§ **Dataset content**:
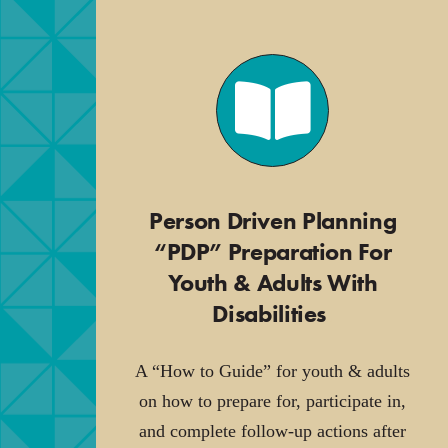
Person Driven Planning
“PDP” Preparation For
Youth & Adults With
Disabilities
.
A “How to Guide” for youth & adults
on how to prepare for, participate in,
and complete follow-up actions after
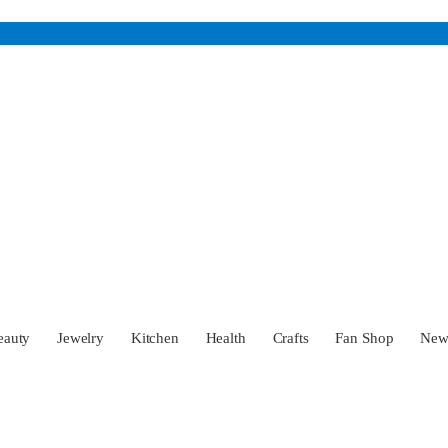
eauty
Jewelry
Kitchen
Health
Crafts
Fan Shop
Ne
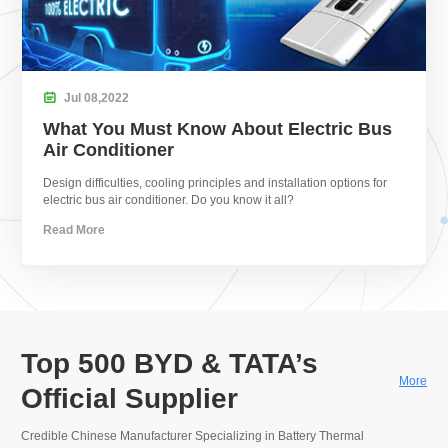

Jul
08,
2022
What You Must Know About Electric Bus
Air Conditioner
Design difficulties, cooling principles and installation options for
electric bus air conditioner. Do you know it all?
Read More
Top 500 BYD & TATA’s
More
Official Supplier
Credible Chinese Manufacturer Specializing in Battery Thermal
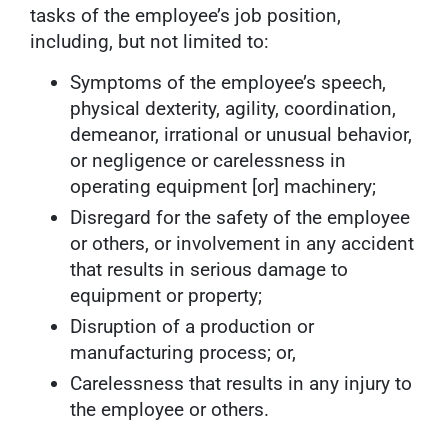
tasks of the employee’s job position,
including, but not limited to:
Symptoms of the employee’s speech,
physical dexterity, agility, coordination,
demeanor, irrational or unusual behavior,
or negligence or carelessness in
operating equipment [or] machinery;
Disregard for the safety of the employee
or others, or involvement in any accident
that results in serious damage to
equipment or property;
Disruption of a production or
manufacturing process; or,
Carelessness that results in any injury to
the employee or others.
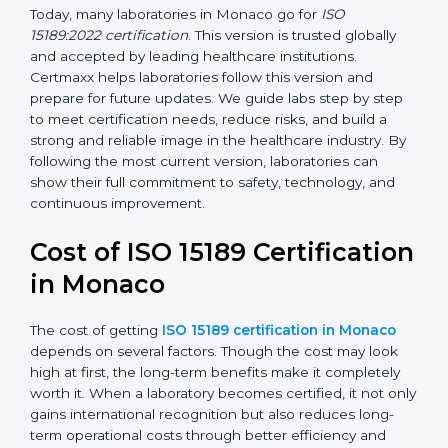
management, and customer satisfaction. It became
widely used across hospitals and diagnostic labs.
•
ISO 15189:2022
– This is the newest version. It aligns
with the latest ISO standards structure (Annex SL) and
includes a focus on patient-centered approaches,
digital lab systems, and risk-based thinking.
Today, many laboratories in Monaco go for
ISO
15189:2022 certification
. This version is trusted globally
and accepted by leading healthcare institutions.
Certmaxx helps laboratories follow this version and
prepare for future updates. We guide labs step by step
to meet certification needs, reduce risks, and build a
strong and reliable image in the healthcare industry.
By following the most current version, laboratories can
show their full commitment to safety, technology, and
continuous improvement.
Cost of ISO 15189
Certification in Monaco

--

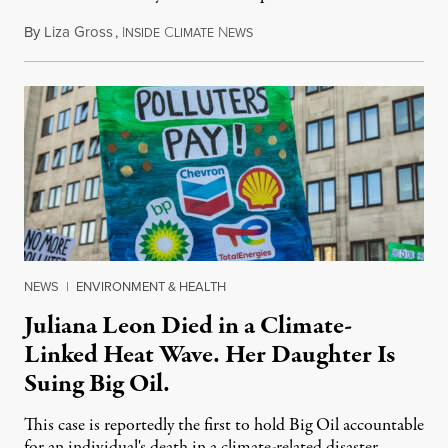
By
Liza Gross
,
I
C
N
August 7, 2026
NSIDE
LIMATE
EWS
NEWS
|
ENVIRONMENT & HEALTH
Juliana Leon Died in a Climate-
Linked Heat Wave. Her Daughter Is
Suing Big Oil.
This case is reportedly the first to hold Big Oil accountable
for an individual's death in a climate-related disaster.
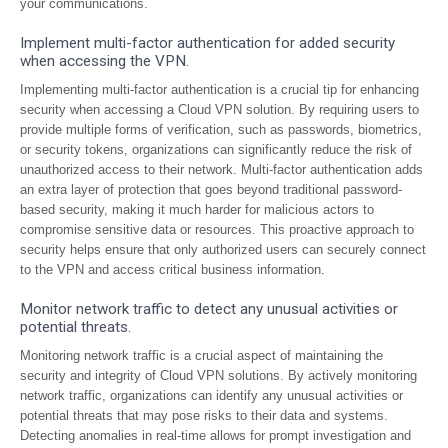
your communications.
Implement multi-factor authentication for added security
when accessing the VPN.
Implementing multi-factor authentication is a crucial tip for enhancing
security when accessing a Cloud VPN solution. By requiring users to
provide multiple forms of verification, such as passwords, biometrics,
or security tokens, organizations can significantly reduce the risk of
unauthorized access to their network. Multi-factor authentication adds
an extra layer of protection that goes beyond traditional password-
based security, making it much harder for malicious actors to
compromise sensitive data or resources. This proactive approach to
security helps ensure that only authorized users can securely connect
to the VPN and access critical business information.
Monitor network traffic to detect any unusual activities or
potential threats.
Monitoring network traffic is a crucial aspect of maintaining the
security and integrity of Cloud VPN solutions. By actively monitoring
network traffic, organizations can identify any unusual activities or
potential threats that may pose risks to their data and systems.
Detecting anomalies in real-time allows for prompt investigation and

==

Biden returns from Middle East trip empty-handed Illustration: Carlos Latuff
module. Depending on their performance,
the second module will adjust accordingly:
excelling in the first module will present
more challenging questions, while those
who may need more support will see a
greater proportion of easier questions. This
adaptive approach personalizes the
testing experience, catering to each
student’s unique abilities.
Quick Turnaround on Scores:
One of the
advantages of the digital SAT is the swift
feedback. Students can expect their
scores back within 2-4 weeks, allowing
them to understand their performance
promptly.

§ **Exercise details**:
Reproduce the lines of the entries above from the one with "Implementing multi-factor authentication" to the one with "Detecting anomalies in", both included, exactly and without any other line.

§ **Output for this task**:
Implementing multi-factor authentication is a crucial tip for enhancing
security when accessing a Cloud VPN solution. By requiring users to
provide multiple forms of verification, such as passwords, biometrics,
or security tokens, organizations can significantly reduce the risk of
unauthorized access to their network. Multi-factor authentication adds
an extra layer of protection that goes beyond traditional password-
based security, making it much harder for malicious actors to
compromise sensitive data or resources. This proactive approach to
security helps ensure that only authorized users can securely connect
to the VPN and access critical business information.
Monitor network traffic to detect any unusual activities or
potential threats.
Monitoring network traffic is a crucial aspect of maintaining the
security and integrity of Cloud VPN solutions. By actively monitoring
network traffic, organizations can identify any unusual activities or
potential threats that may pose risks to their data and systems.
Detecting anomalies in real-time allows for prompt investigation and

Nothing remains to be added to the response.